Again, using the training data you generated in the previous part, train another model, also named `T`. This time, use a `max_depth` value of 3. Just as above, score your model **against the training data**, and again **against the test data**. Print both scores and observe the output.

Discuss your observations in the next cell. Which model is better? Is a model better when it performs better against the training data or the test data? Why does one model perform better against the training data while the other performs better against the test data?

---

*your discussion here*

---

Run the next cell to visualize your model.

In [None]:
fig, ax = plt.subplots(1, figsize = (20, 20))
p = tree.plot_tree(T, filled = True, feature_names = X.columns)

### §3. Cross-validation

Now estimate the optimal tree depth using cross-validation, and plot the results, as follows.

Make an empty plot. The x-axis will be the tree depth, and the y-axis will be the cross-validation score.
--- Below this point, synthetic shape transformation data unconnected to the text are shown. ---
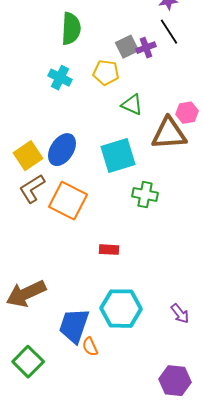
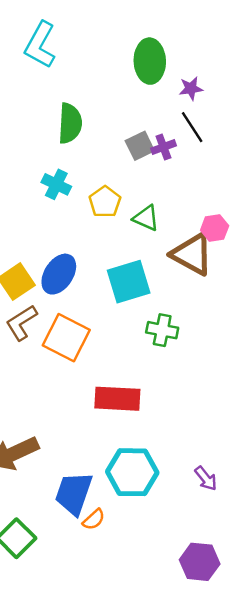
yellow pentagon: (106, 73) -> (105, 202), moved, turned 30
brown triangle: (169, 134) -> (192, 254), turned 33
red rectangle: (109, 250) -> (117, 399), size x1.8
orange semicircle: (90, 347) -> (94, 520), turned -108

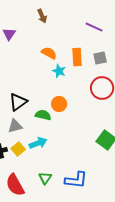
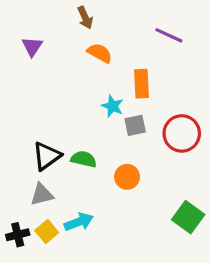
orange semicircle: (49, 53) -> (100, 53), moved
gray square: (100, 58) -> (135, 125), moved
orange circle: (59, 104) -> (127, 177), moved
green semicircle: (43, 115) -> (84, 159), moved

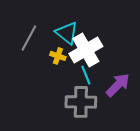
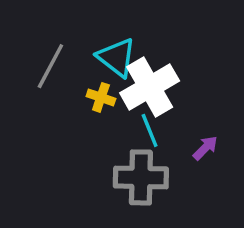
purple arrow: (118, 85) -> (205, 148), size x0.6

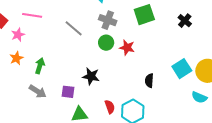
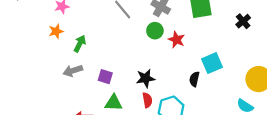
cyan square: (182, 69) -> (212, 63), moved
black star: (91, 76) -> (145, 78), moved, turned -30
gray arrow: (38, 91) -> (73, 71), turned 120

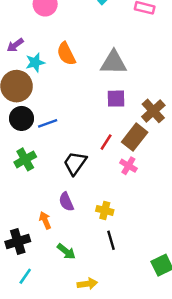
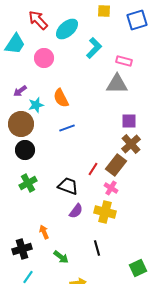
gray triangle: (114, 62) -> (117, 84), moved
purple square: (116, 99) -> (129, 121), moved
blue line: (48, 123) -> (67, 128), moved
black trapezoid: (75, 163) -> (68, 186), turned 75
purple semicircle: (66, 202) -> (76, 211), moved, turned -119
yellow cross: (105, 210) -> (105, 212), moved, size x1.5

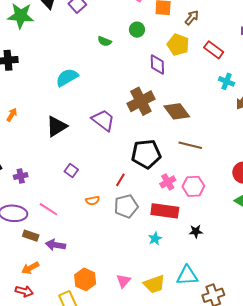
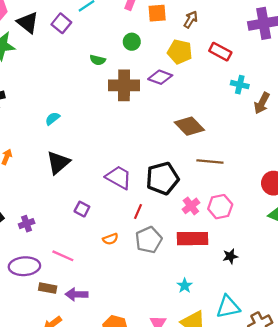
purple diamond: (157, 65) -> (160, 77), turned -60
cyan semicircle: (67, 77) -> (53, 119), moved, size x0.6
brown cross: (141, 101) -> (124, 85), moved, turned 36
purple trapezoid: (103, 120) -> (119, 177), moved
cyan star: (155, 239) -> (185, 286), moved

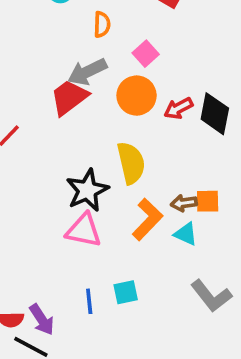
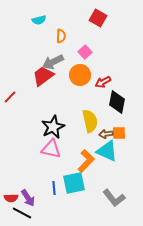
black diamond: (215, 114) -> (117, 102), moved
yellow semicircle: (131, 163) -> (90, 121), moved
orange L-shape: (147, 219) -> (86, 161), moved
cyan triangle: (186, 234) -> (107, 151), size x1.6
cyan square: (126, 292) -> (74, 183), size x1.6
gray L-shape: (211, 296) -> (114, 198), moved

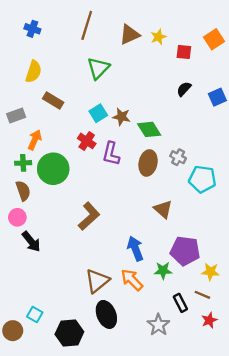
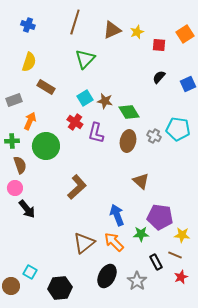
green cross: (23, 163) -> (12, 141), moved
cyan pentagon: (202, 179) -> (178, 129), moved
black ellipse: (106, 314) -> (107, 276), moved, turned 50

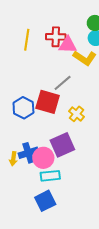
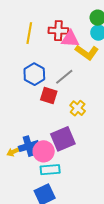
red square: (48, 102) -> (49, 95), size x0.7
blue hexagon: (23, 108) -> (34, 74), moved
yellow arrow: (13, 159) -> (14, 152), turned 56

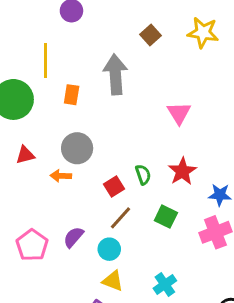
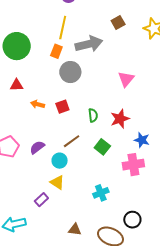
yellow line: (46, 61) -> (63, 28), moved
gray arrow: (115, 74) -> (89, 44), turned 68
gray circle: (77, 148) -> (70, 72), moved
red square: (114, 187) -> (62, 107), moved
cyan cross: (165, 284) -> (101, 193), moved

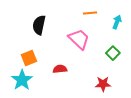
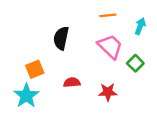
black semicircle: (39, 25) -> (61, 38), moved
pink trapezoid: (79, 39) -> (110, 47), moved
red star: (103, 84) -> (108, 92), moved

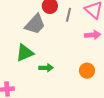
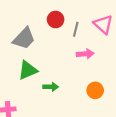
gray trapezoid: (35, 24) -> (24, 38), moved
pink arrow: (93, 35) -> (85, 54), moved

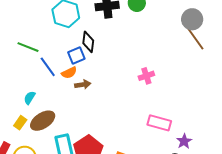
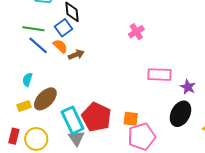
green line: (28, 47) -> (33, 29), moved
orange semicircle: (69, 73) -> (60, 46), turned -98
yellow rectangle: (20, 123) -> (24, 106), turned 48

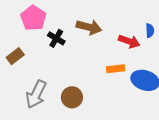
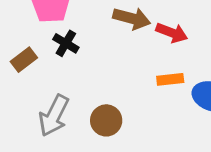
black cross: (56, 38) -> (66, 43), moved
red arrow: (129, 41) -> (172, 33), moved

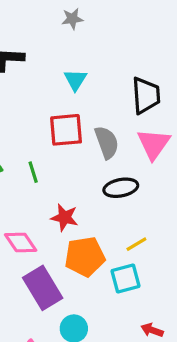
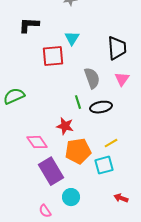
red square: (66, 130) -> (53, 56), moved
pink triangle: (154, 144) -> (122, 79), size x0.7
green line: (33, 172) -> (78, 102), moved

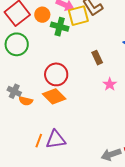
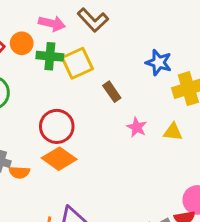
yellow square: (78, 16) -> (77, 63), moved

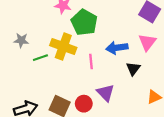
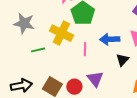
gray star: (21, 40) -> (24, 23), size x1.5
green line: (40, 58) -> (38, 50), moved

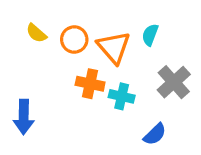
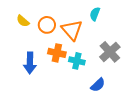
cyan semicircle: (150, 35) -> (95, 14), moved
blue arrow: (24, 117) -> (30, 63), moved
Label your axes.

Make a `for` loop that will test a particular tree depth, between 1 and 30. On each iteration, train a decision tree model of the given depth and calculate its cross-validation score. Plot the depth and the score in your scatterplot. Then compare your score to the best score you have so far, and update the best score and best max depth if the new score is better.

Lastly, train a decision tree classification model `T` using the best max depth. Score the model against the test data. Print the score and observe the output.